Athenahealth CEO: Trump Is a ‘Soft Porn Idiot,' Who Won't Repeal Obamacare

One thing we've got to look forward to in a Donald Trump presidency is the real potential for a repeal of Obamacare. Another is the rise of Jonathan Bush as a frequent and prolific financial pundit.

After he "ground" the election results coverage "into his eyes like little needles," the Athenahealth CEO got two and a half hours sleep, went to work and went on Yahoo Finance to do what he does best.

“Who among us has not been in the presence of lewd, inappropriate talk and not spoken up?” Bush said, addressing the scandal that engulfed his brother, Billy Bush, who was caught mic'd up, egging on Trump in a mind-blowing vulgarity session from 2005. “You gotta laugh along. He did that. Lightning bolt, of course, there’s a mic on. Of course, the guy who is this sort of soft porn idiot on the ‘The Apprentice’… or the beauty contest or whatever it was back 11 years ago—suddenly becomes a presidential candidate. I mean talk about a solar eclipse of bad news for Billy Bush.”

In the more substantive part of the interview, Bush talked about prospects for a Trump White House repealing the Affordable Care Act, also known as Obamacare, from which his own company has profited handsomely. He sounded optimistic.
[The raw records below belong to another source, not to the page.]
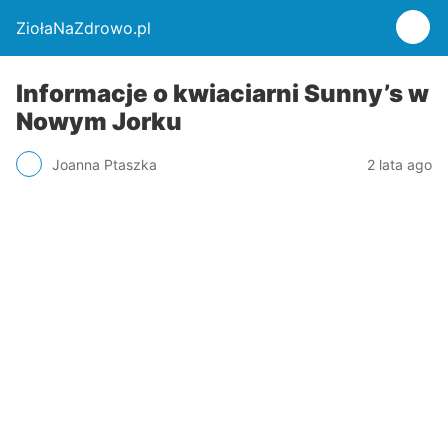
ZiołaNaZdrowo.pl
Informacje o kwiaciarni Sunny’s w
Nowym Jorku
Joanna Ptaszka
2 lata ago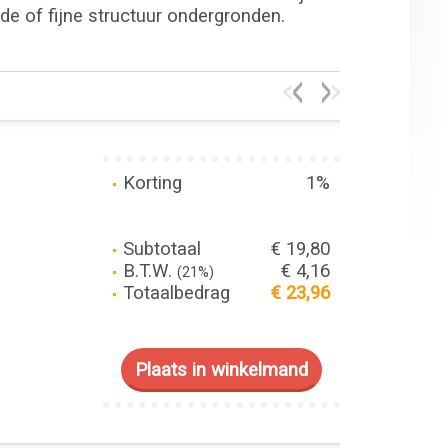
dde of fijne structuur ondergronden.
Korting
1%
Subtotaal
€ 19,80
B.T.W.
€ 4,16
(21%)
Totaalbedrag
€ 23,96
"If we just calmly pull back the minimum definition to something a little humbler and a little more affordable to let people have more choice, that would be a big deal," Bush told Yahoo Finance editor in chief Andy Serwer.

The Republicans in Congress have voted to repeal the Obamacare more than 60 times, but without a veto-proof majority their votes have been...well...symbolic. With a president in the White House who has said he will repeal the law, it looks like the Republican Congress' animus vs. Obamacare might become more than a feeling.

Bush exhibited sang froid. "It's unlikely that the drumbeat of new federal mandate for healthcare providers in Washington is going to continue, is going to persist at all. It's going to flatten out," he said. "We're going to have the laws that we have. We're going to have the regulations that we have. There's going to be a lot of chatter about blowing them up. Nothing's going to happen. And then it will be up to the players in the market to innovate."

Still, Bush predicted a "slump" for the health tech industry. Federal funding to prop up adoption of electronic medical records will end, and the "sugar high" that has affected the health IT industry will taper quickly, he said. "That's going away...it would not have happened under either administration," Bush said. "The overall sector therefore will go through kind of a depression, what normally happens after too much sugar, kind of a slump."